_Try it_: Copy every record exactly, leaving the pictures out.

_Material shown_:
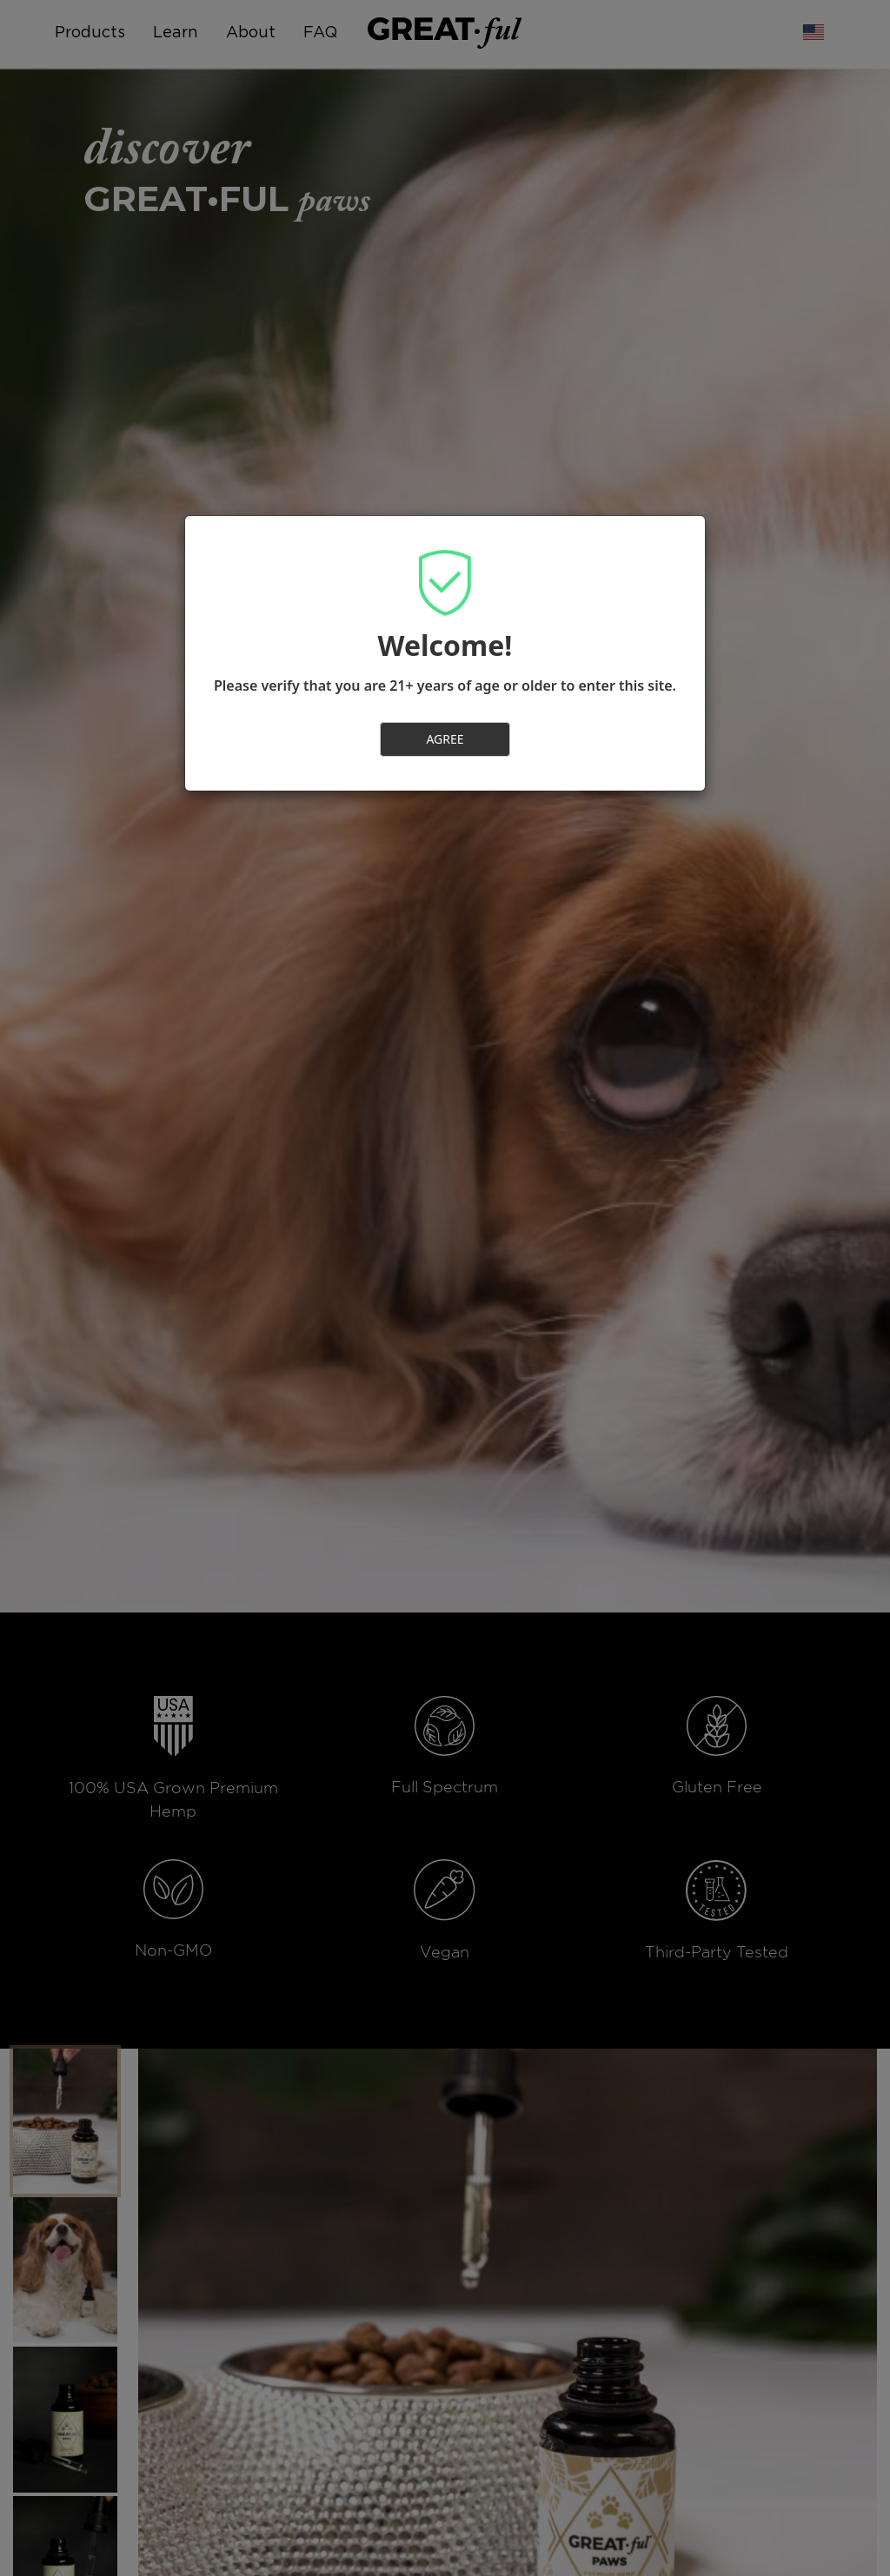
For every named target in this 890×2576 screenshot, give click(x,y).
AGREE (444, 739)
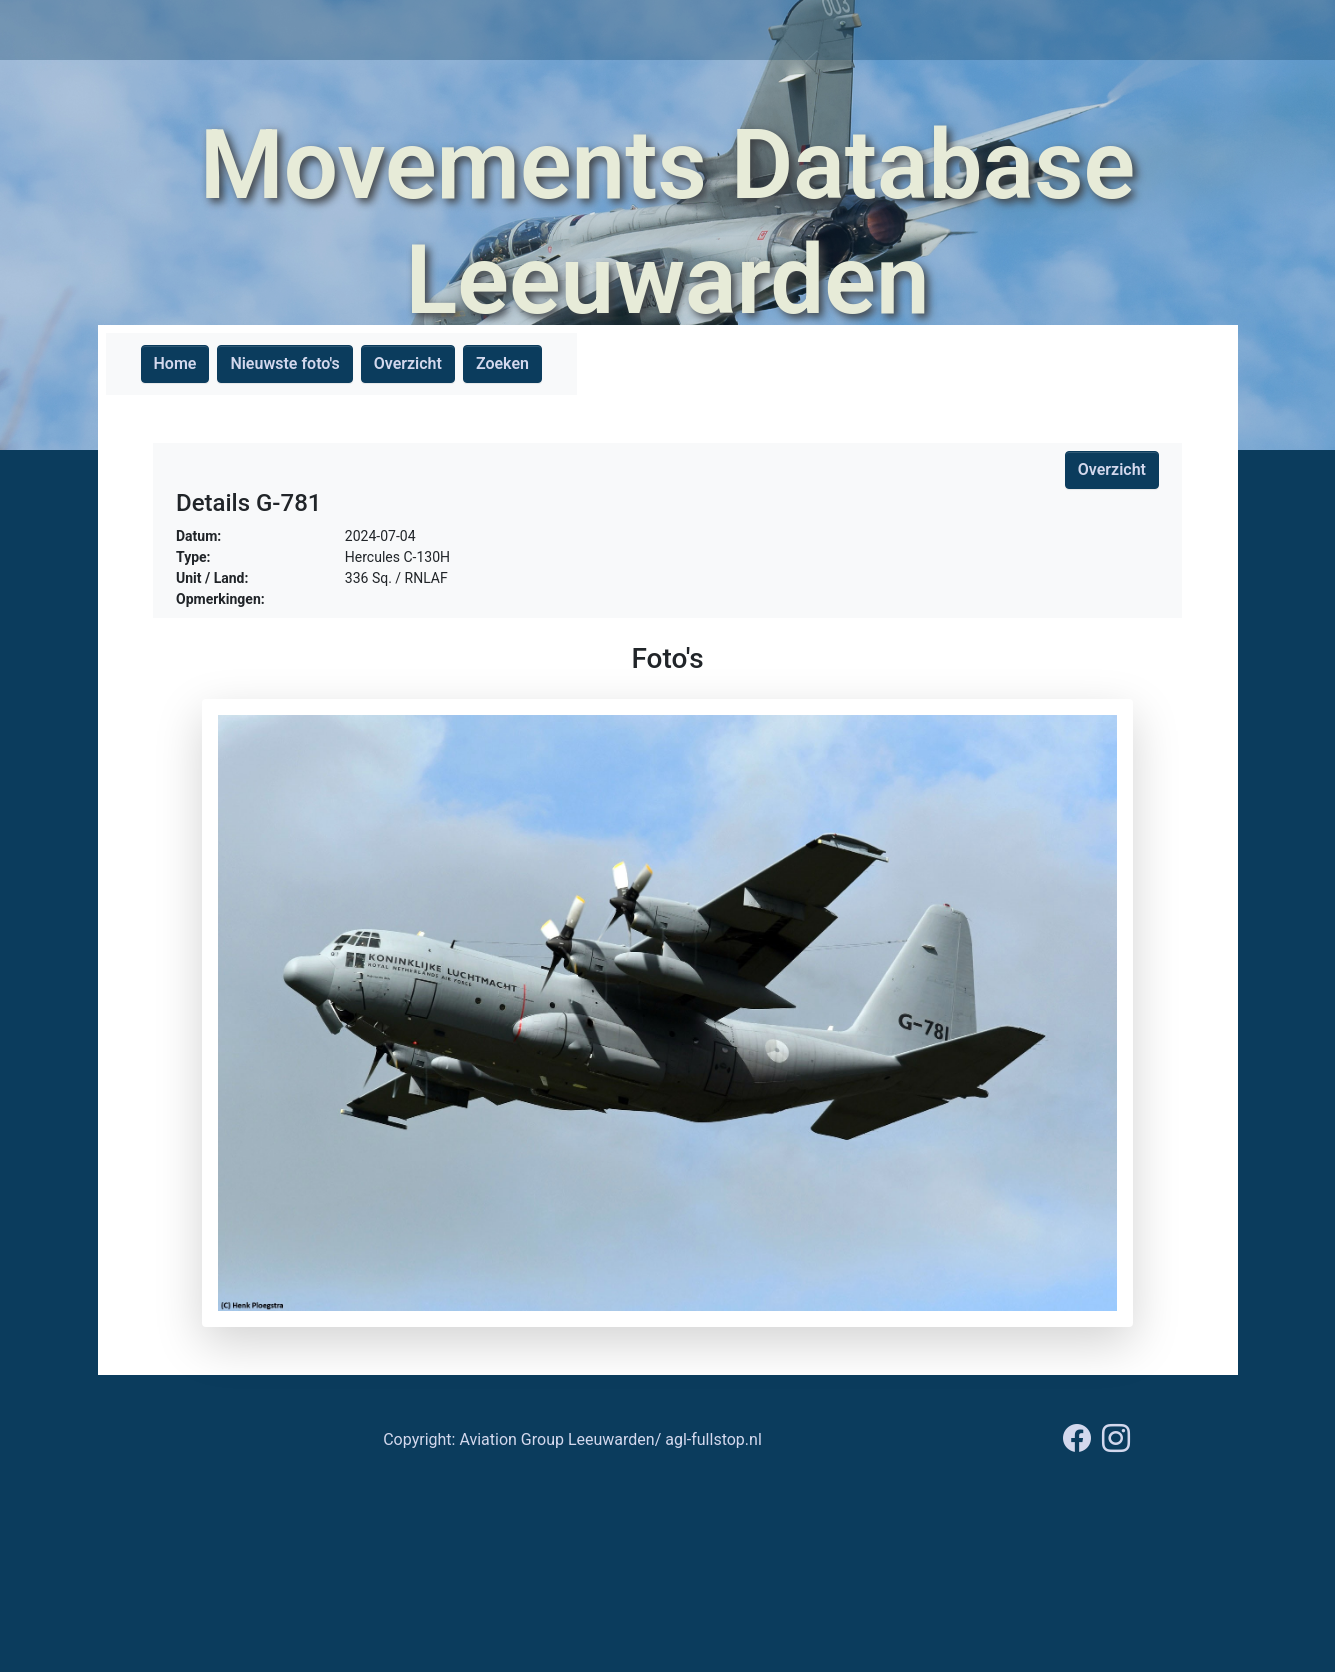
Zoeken (502, 363)
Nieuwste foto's (284, 363)
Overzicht (408, 363)
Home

_Exercise answer_:
For every named target in this 890×2576 screenshot, give click(x,y).
AGREE (444, 739)
Zoeken (502, 363)
Nieuwste foto's (284, 363)
Overzicht (408, 363)
Home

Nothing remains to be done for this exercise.